---------- EXCERPTED DATA ----------

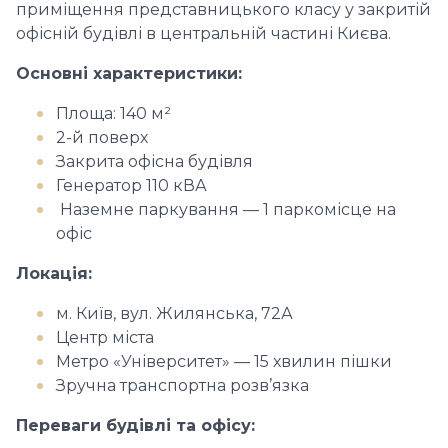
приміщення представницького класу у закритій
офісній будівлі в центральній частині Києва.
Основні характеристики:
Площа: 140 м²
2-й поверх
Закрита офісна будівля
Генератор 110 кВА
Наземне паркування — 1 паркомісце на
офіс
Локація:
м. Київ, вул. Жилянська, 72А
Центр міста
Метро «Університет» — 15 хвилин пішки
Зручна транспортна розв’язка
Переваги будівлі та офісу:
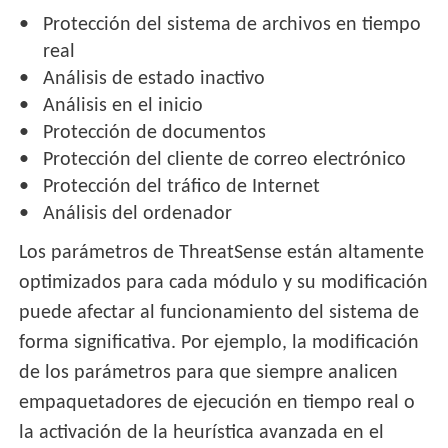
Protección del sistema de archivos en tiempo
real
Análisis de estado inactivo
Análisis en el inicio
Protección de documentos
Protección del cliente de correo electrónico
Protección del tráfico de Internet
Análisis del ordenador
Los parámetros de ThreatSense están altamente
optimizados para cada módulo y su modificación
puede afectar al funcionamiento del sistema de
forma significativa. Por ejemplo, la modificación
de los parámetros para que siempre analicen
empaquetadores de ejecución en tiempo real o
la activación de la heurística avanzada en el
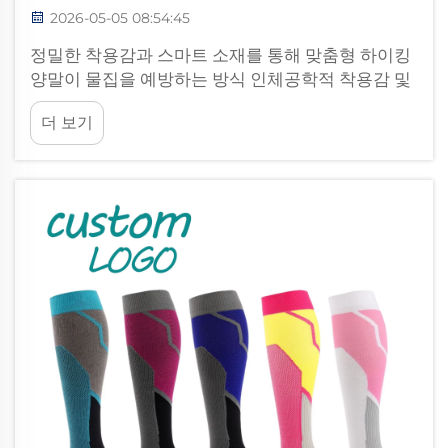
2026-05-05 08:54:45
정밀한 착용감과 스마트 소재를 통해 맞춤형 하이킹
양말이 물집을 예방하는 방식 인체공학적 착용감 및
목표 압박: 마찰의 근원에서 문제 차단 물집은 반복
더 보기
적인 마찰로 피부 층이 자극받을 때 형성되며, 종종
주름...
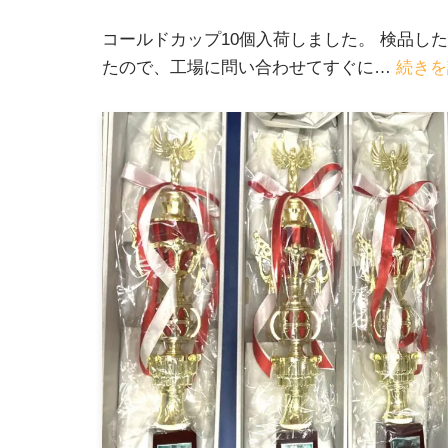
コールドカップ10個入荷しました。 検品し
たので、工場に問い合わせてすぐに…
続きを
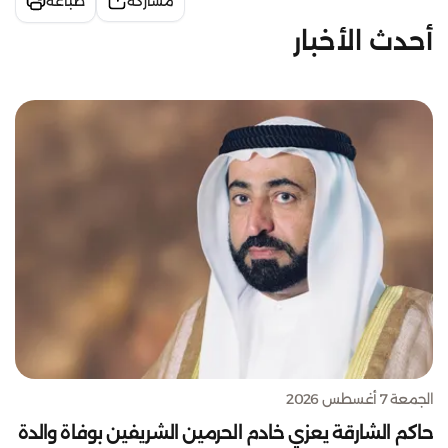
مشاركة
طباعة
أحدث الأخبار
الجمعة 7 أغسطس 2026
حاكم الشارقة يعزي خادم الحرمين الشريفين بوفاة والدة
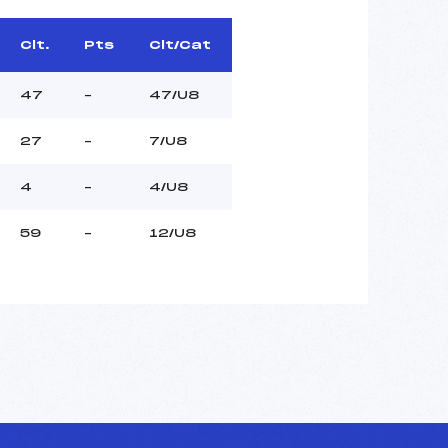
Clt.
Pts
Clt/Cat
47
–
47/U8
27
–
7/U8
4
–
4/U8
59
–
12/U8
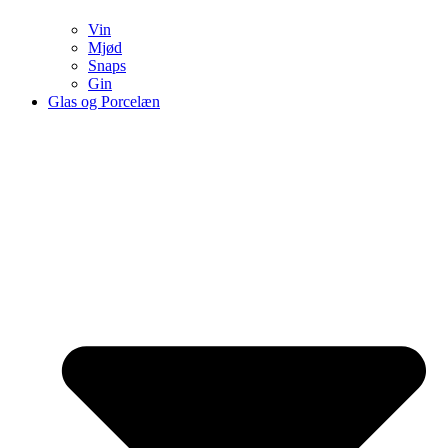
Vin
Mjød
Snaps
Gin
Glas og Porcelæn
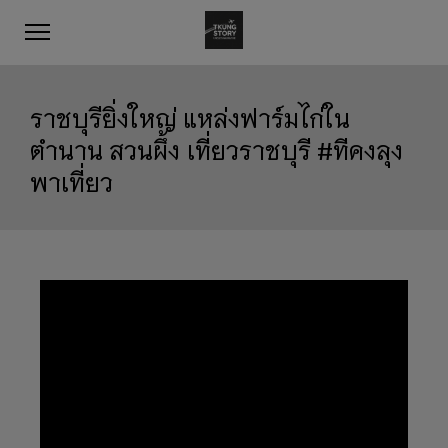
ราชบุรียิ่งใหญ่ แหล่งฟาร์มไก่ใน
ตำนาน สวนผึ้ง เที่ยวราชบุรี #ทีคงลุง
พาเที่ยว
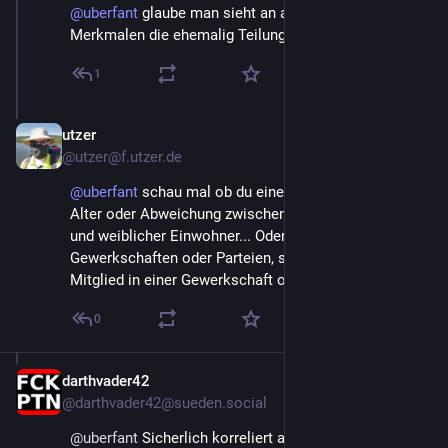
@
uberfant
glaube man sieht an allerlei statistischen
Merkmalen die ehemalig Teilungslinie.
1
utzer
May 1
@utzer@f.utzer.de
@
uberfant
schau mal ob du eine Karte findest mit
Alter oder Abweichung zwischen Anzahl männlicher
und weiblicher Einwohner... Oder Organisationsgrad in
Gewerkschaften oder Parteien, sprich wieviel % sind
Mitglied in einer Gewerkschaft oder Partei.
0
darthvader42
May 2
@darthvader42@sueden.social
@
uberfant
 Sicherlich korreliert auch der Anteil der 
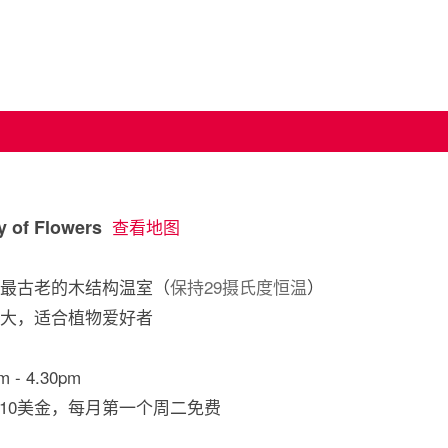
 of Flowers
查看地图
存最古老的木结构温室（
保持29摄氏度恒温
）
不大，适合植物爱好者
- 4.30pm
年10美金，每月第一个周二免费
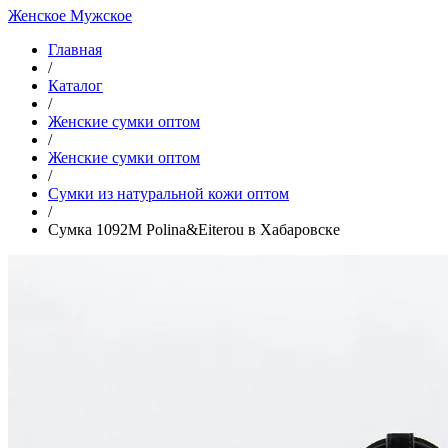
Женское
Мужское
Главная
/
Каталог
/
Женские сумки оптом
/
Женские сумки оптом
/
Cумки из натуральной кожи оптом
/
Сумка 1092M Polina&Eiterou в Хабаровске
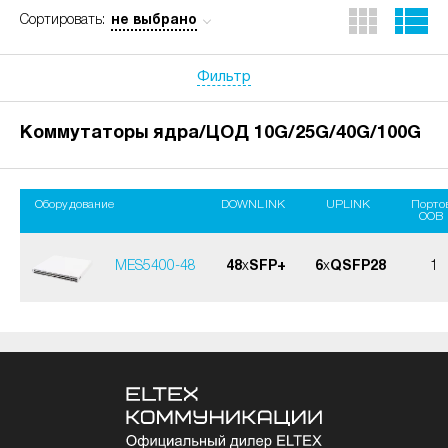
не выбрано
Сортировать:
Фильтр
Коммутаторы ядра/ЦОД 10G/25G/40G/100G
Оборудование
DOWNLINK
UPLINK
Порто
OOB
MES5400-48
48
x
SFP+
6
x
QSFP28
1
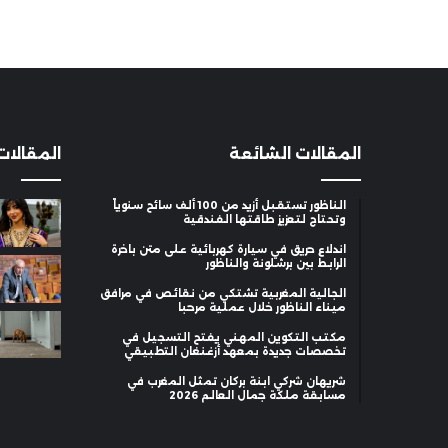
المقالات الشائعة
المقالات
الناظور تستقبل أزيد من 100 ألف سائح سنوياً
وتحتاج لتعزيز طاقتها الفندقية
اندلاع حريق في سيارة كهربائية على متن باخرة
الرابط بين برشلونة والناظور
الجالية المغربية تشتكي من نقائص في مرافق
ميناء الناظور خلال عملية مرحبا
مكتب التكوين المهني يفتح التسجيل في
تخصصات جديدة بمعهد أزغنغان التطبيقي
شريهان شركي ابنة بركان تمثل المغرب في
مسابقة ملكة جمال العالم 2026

----------

▸ THE TASK:
Every line above should be copied exactly; do not carry over the pictures.

▸ ANSWER TO THE PROBLEM:
приміщення представницького класу у закритій
офісній будівлі в центральній частині Києва.
Основні характеристики:
Площа: 140 м²
2-й поверх
Закрита офісна будівля
Генератор 110 кВА
Наземне паркування — 1 паркомісце на
офіс
Локація:
м. Київ, вул. Жилянська, 72А
Центр міста
Метро «Університет» — 15 хвилин пішки
Зручна транспортна розв’язка
Переваги будівлі та офісу:
Protección del sistema de archivos en tiempo
real
Análisis de estado inactivo
Análisis en el inicio
Protección de documentos
Protección del cliente de correo electrónico
Protección del tráfico de Internet
Análisis del ordenador
Los parámetros de ThreatSense están altamente
optimizados para cada módulo y su modificación
puede afectar al funcionamiento del sistema de
forma significativa. Por ejemplo, la modificación
de los parámetros para que siempre analicen
empaquetadores de ejecución en tiempo real o
la activación de la heurística avanzada en el
2026-05-05 08:54:45
정밀한 착용감과 스마트 소재를 통해 맞춤형 하이킹
양말이 물집을 예방하는 방식 인체공학적 착용감 및
목표 압박: 마찰의 근원에서 문제 차단 물집은 반복
더 보기
적인 마찰로 피부 층이 자극받을 때 형성되며, 종종
주름...
コールドカップ10個入荷しました。 検品し
たので、工場に問い合わせてすぐに…
続きを
مشاركة
طباعة
أحدث الأخبار
الجمعة 7 أغسطس 2026
حاكم الشارقة يعزي خادم الحرمين الشريفين بوفاة والدة
Clt.
Pts
Clt/Cat
47
–
47/U8
27
–
7/U8
4
–
4/U8
59
–
12/U8
Vin
Mjød
Snaps
Gin
Glas og Porcelæn
ราชบุรียิ่งใหญ่ แหล่งฟาร์มไก่ใน
ตำนาน สวนผึ้ง เที่ยวราชบุรี #ทีคงลุง
พาเที่ยว
@
uberfant
glaube man sieht an allerlei statistischen
Merkmalen die ehemalig Teilungslinie.
1
utzer
May 1
@utzer@f.utzer.de
@
uberfant
schau mal ob du eine Karte findest mit
Alter oder Abweichung zwischen Anzahl männlicher
und weiblicher Einwohner... Oder Organisationsgrad in
Gewerkschaften oder Parteien, sprich wieviel % sind
Mitglied in einer Gewerkschaft oder Partei.
0
darthvader42
May 2
@darthvader42@sueden.social
@
uberfant
 Sicherlich korreliert auch der Anteil der 
 of Flowers
查看地图
存最古老的木结构温室（
保持29摄氏度恒温
）
不大，适合植物爱好者
- 4.30pm
年10美金，每月第一个周二免费
Женское
Мужское
Главная
/
Каталог
/
Женские сумки оптом
/
Женские сумки оптом
/
Cумки из натуральной кожи оптом
/
Сумка 1092M Polina&Eiterou в Хабаровске
не выбрано
Сортировать:
Фильтр
Коммутаторы ядра/ЦОД 10G/25G/40G/100G
Оборудование
DOWNLINK
UPLINK
Порто
OOB
MES5400-48
48
x
SFP+
6
x
QSFP28
1
المقالات الشائعة
المقالات
الناظور تستقبل أزيد من 100 ألف سائح سنوياً
وتحتاج لتعزيز طاقتها الفندقية
اندلاع حريق في سيارة كهربائية على متن باخرة
الرابط بين برشلونة والناظور
الجالية المغربية تشتكي من نقائص في مرافق
ميناء الناظور خلال عملية مرحبا
مكتب التكوين المهني يفتح التسجيل في
تخصصات جديدة بمعهد أزغنغان التطبيقي
شريهان شركي ابنة بركان تمثل المغرب في
مسابقة ملكة جمال العالم 2026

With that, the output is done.